Yeah, the rasta goblins got my attention as well. Personally, I like the idea of Hobgoblins to the east, and elves in Africa. Perhaps dwarves in England. With the weather there, who would want to live above ground.

My other vote was for _Fistful of Gilds_. I have (had) a character in one fantasy western game, and it has been (was) a blast (its gone kinda quiet recently, unfortunately)


----------



## Becca Bot (Nov 28, 2005)

Nooo. ZOMBIES is winning! You guys don't know how much trouble you're in for with zombies... We don't get to be super heroes, remember! And we'll probably be level 1..   Whimperrrr. My luck and they'll be fast runners with Cthulhu d20 sanity rules.

Also, there are only five people in this thread and zombies has six. Just an interesting note. If you vote, post some opinions!


----------



## Jdvn1 (Nov 28, 2005)

Yeah, Zombies! With D&D 3.5 rules.
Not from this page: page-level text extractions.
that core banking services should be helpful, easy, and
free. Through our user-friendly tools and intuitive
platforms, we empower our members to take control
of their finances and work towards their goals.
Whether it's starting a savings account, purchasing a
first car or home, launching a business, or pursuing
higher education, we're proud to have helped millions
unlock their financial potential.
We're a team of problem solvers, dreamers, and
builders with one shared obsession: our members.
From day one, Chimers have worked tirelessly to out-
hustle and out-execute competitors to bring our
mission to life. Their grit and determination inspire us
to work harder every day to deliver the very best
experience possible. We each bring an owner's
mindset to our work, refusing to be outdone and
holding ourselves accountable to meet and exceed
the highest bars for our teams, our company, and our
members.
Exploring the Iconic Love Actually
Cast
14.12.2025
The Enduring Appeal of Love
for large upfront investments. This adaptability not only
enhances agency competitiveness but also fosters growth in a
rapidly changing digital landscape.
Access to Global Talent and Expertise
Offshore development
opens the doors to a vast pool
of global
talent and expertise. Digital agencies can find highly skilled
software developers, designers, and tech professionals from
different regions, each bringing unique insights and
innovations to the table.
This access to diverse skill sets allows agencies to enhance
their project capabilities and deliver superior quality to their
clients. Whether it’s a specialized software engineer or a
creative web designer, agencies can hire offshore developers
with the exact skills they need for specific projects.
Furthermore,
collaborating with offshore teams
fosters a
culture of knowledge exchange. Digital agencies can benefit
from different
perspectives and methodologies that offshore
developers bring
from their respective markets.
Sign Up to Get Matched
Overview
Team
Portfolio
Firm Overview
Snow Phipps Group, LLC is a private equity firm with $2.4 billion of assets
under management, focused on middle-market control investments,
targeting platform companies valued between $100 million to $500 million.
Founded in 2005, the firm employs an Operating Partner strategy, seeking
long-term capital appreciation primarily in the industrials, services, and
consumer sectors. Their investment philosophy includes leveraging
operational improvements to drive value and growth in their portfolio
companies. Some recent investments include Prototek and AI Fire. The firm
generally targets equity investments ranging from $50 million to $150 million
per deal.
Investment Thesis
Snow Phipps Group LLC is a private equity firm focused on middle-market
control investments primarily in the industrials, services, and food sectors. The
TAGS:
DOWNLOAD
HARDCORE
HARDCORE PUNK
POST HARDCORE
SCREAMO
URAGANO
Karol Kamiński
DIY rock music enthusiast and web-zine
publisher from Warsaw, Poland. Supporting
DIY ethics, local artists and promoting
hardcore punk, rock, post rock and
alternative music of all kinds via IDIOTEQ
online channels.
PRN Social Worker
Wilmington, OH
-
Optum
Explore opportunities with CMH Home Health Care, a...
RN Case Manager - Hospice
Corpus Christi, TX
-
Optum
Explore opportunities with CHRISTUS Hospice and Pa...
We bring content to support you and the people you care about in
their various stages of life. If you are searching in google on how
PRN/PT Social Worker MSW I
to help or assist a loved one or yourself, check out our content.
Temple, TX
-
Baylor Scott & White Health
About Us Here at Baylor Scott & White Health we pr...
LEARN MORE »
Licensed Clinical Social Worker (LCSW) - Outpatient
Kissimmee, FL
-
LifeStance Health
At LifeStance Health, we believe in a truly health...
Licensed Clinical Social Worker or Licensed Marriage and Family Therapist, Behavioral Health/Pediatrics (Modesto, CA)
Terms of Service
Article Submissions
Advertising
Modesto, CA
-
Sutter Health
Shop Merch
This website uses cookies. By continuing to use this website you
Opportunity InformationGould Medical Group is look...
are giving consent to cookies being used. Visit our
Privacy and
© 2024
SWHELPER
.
I need to get some mileage out of Libris Mortis.


----------



## dave_o (Nov 28, 2005)

Right now, it looks like _Does Anything Matter if You're Already Dead?_ is winnin'.  But I'll let a bit more time pass before I decide to make a recruitment thread. BTW, Becca Bot is my girlfriend in real life, so she's guaranteed a spot in whatever I run. 

Keep voting! Also, yes, post opinions, questions, whatever. A game is only as good as its players are happy.


----------



## doghead (Nov 29, 2005)

dave_o said:
			
		

> BTW, Becca Bot is my girlfriend in real life ...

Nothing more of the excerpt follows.